**Provided records**
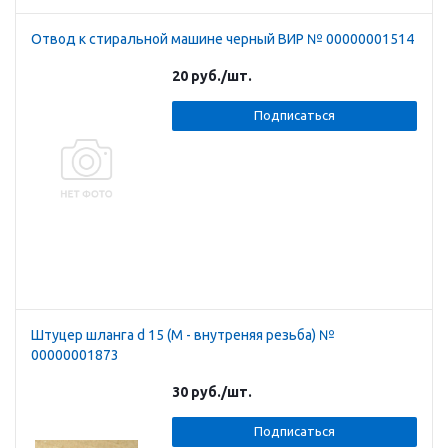
Отвод к стиральной машине черный ВИР № 00000001514
20
руб.
/шт.
Подписаться
Штуцер шланга d 15 (М - внутреняя резьба) №
00000001873
30
руб.
/шт.
Подписаться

**Your instructions**
Each line of the material needs to be given again exactly, without any of its pictures.

**Your response**
Отвод к стиральной машине черный ВИР № 00000001514
20
руб.
/шт.
Подписаться
Штуцер шланга d 15 (М - внутреняя резьба) №
00000001873
30
руб.
/шт.
Подписаться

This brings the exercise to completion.